Kth Largest Element in a Stream easy

Problem Statement

Design a class to find the kth largest element in a stream. Note that it is the kth largest element in the sorted order, not the kth distinct element.

Your KthLargest class will have a constructor which accepts an integer k and an integer array nums, which contains initial elements from the stream. For each call to the method add, return the kth largest element in the stream.

Example 1:

int k = 3;
int[] nums = [4,5,8,2];
KthLargest kthLargest = new KthLargest(3, nums);
kthLargest.add(3);   // returns 4
kthLargest.add(5);   // returns 5
kthLargest.add(10);  // returns 5
kthLargest.add(9);   // returns 8
kthLargest.add(4);   // returns 8

Example 2:

int k = 1;
int[] nums = [];
KthLargest kthLargest = new KthLargest(1, nums);
kthLargest.add(6);   // returns 6
kthLargest.add(10);  // returns 10
kthLargest.add(-1);  // returns 10

Steps:

  1. Import heapq: We'll use Python's heapq module for efficient heap-based operations.
  2. Constructor (__init__): Initialize a min-heap with the initial nums array.
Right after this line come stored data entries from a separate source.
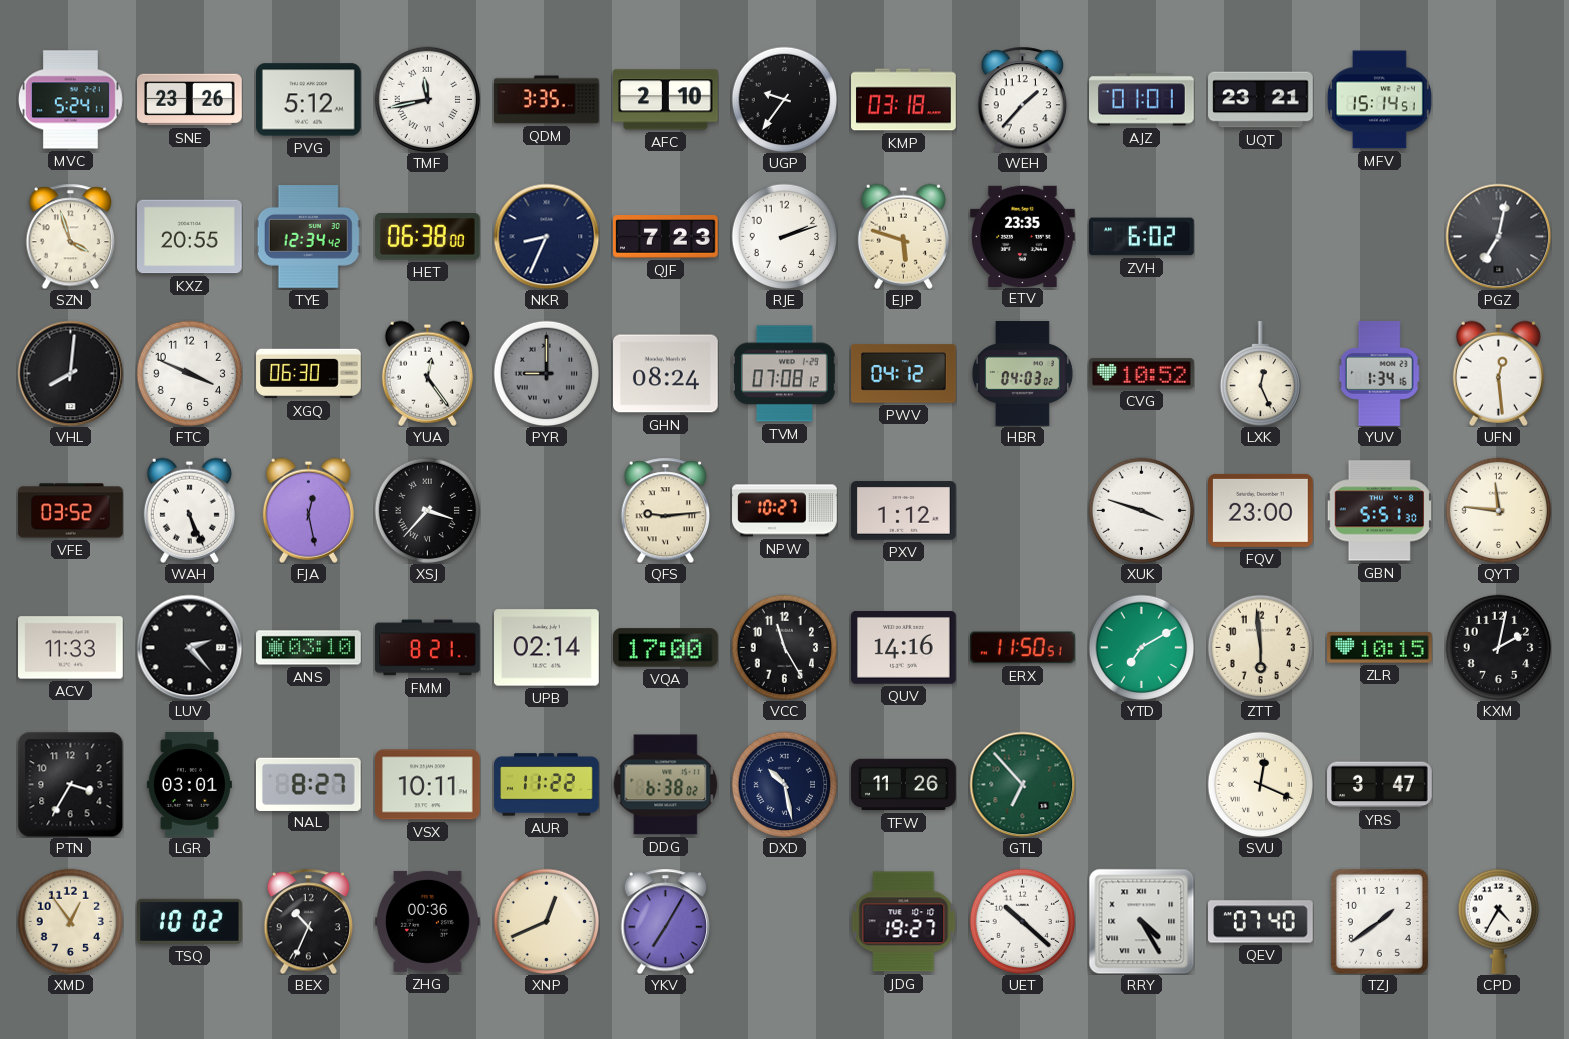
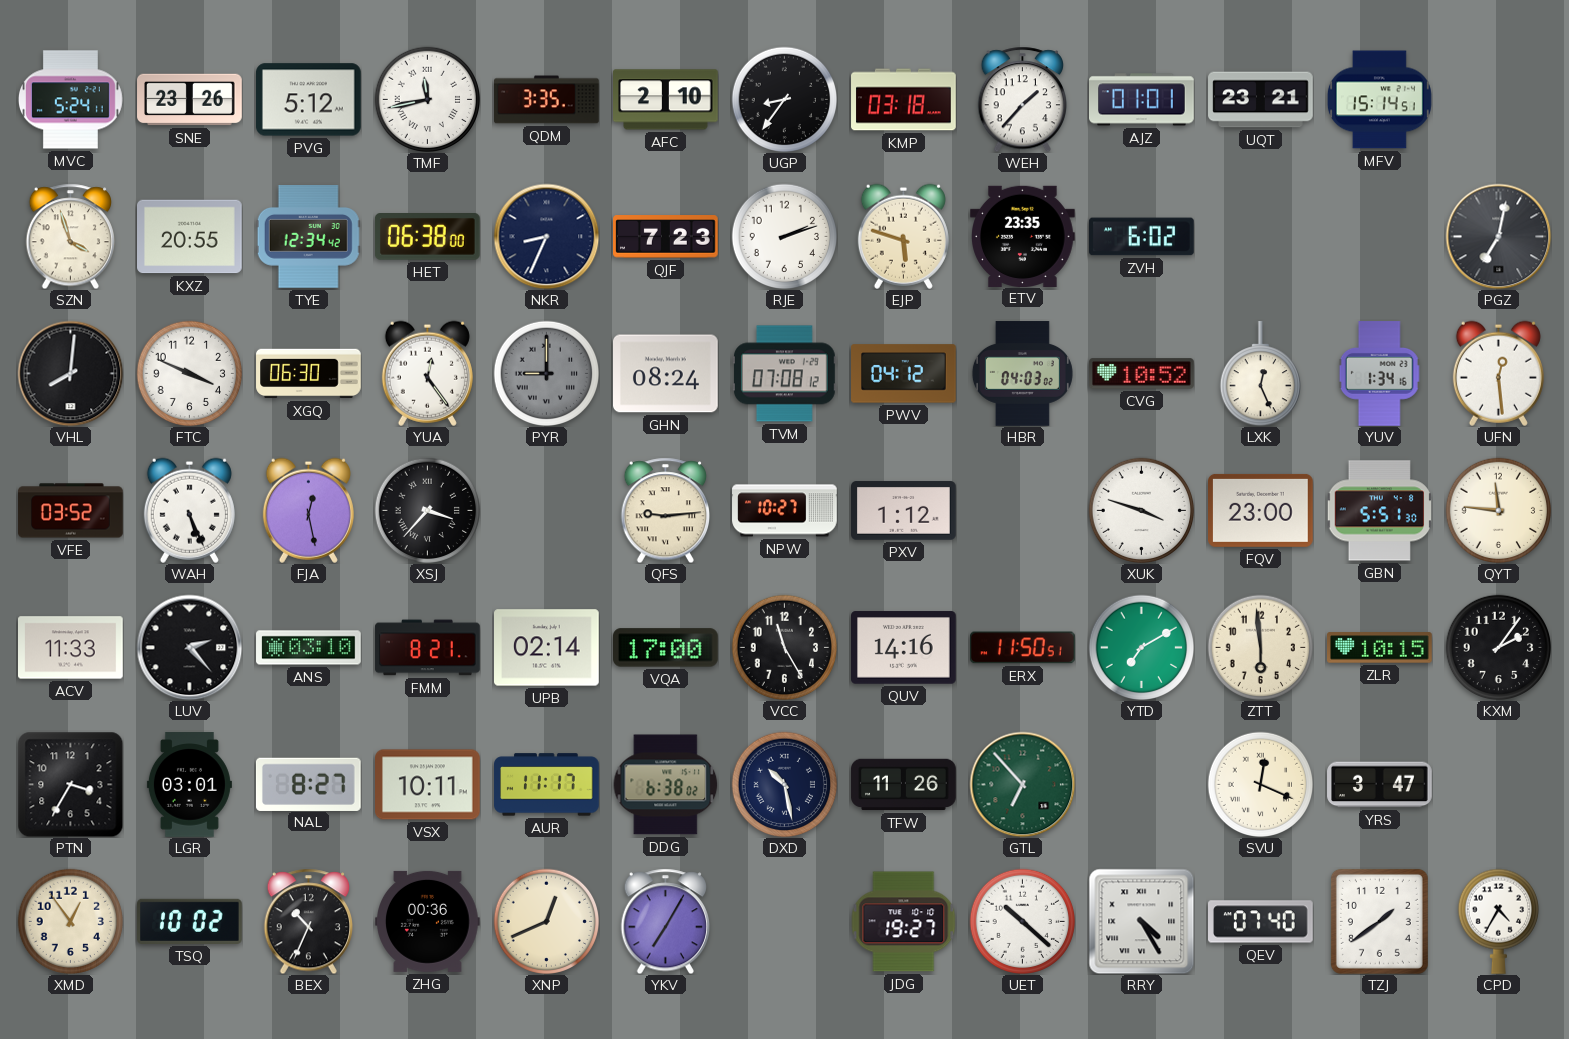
UGP: 9:36 -> 8:36
KXM: 2:02 -> 2:06
AUR: 11:22 -> 11:17
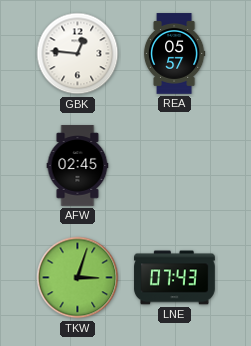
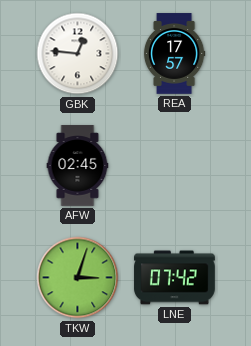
REA: 05:57 -> 17:57
LNE: 07:43 -> 07:42
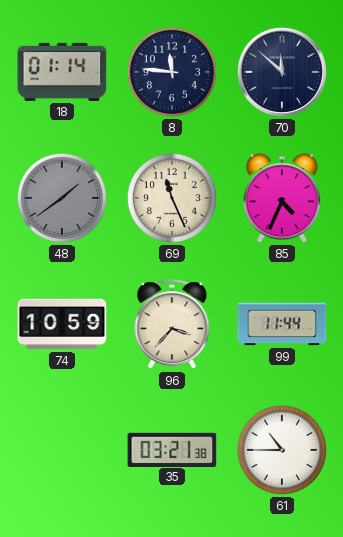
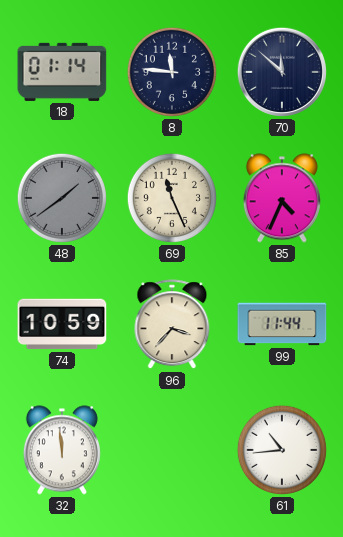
32: none -> 11:59
35: 03:21 -> none
61: 10:45 -> 10:44
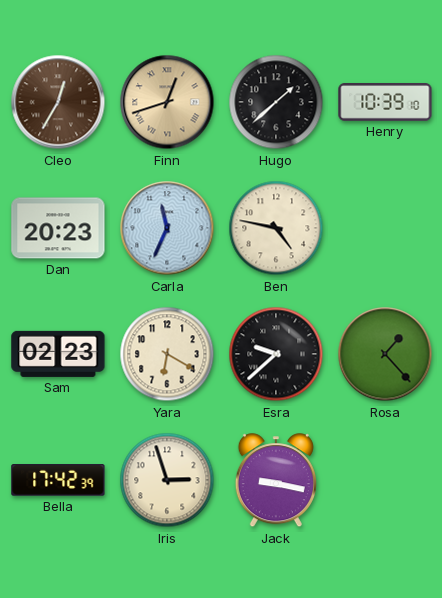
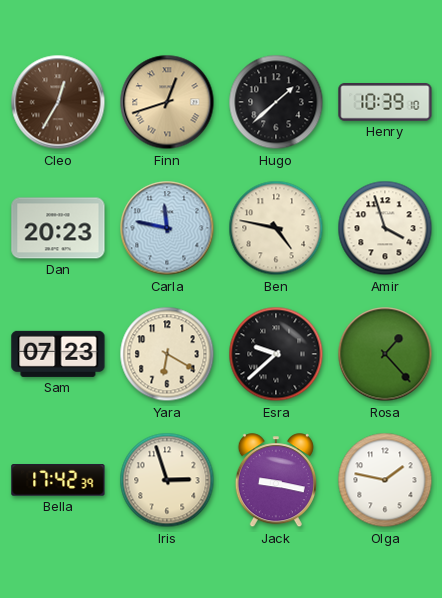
Carla: 11:34 -> 11:47
Amir: none -> 3:57
Sam: 02:23 -> 07:23
Olga: none -> 1:47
We use a min-heap because we want the smallest of the largest k elements readily available. We only need to keep track of the k largest elements.
  3. add method: Add the new element to the heap. If the heap size exceeds k, pop the smallest element (root of the min-heap) to maintain the heap size. The root of the min-heap will always be the kth largest element.

Explanation:

The solution leverages the properties of a min-heap data structure. A min-heap efficiently maintains the smallest element at the root. By keeping a min-heap of size k, the root always represents the kth largest element seen so far. When a new element is added, if it's larger than the kth largest (root), it's added and the smallest element is popped, ensuring we retain only the k largest elements.

Code:

import heapq

class KthLargest:

    def __init__(self, k: int, nums: list[int]):
        self.k = k
        self.min_heap = []
        for num in nums:
            self.add(num)

    def add(self, val: int) -> int:
        heapq.heappush(self.min_heap, val)
        if len(self.min_heap) > self.k:
            heapq.heappop(self.min_heap)
        return self.min_heap[0]

Complexity:

  • Time Complexity:

    • __init__: O(N log k), where N is the length of nums. Building the heap takes at most O(k log k) time. Initializing the heap takes O(N log k) time in the worst case.
    • add: O(log k). Adding and removing elements from a heap of size k takes O(log k) time.
  • Space Complexity: O(k). The heap stores at most k elements.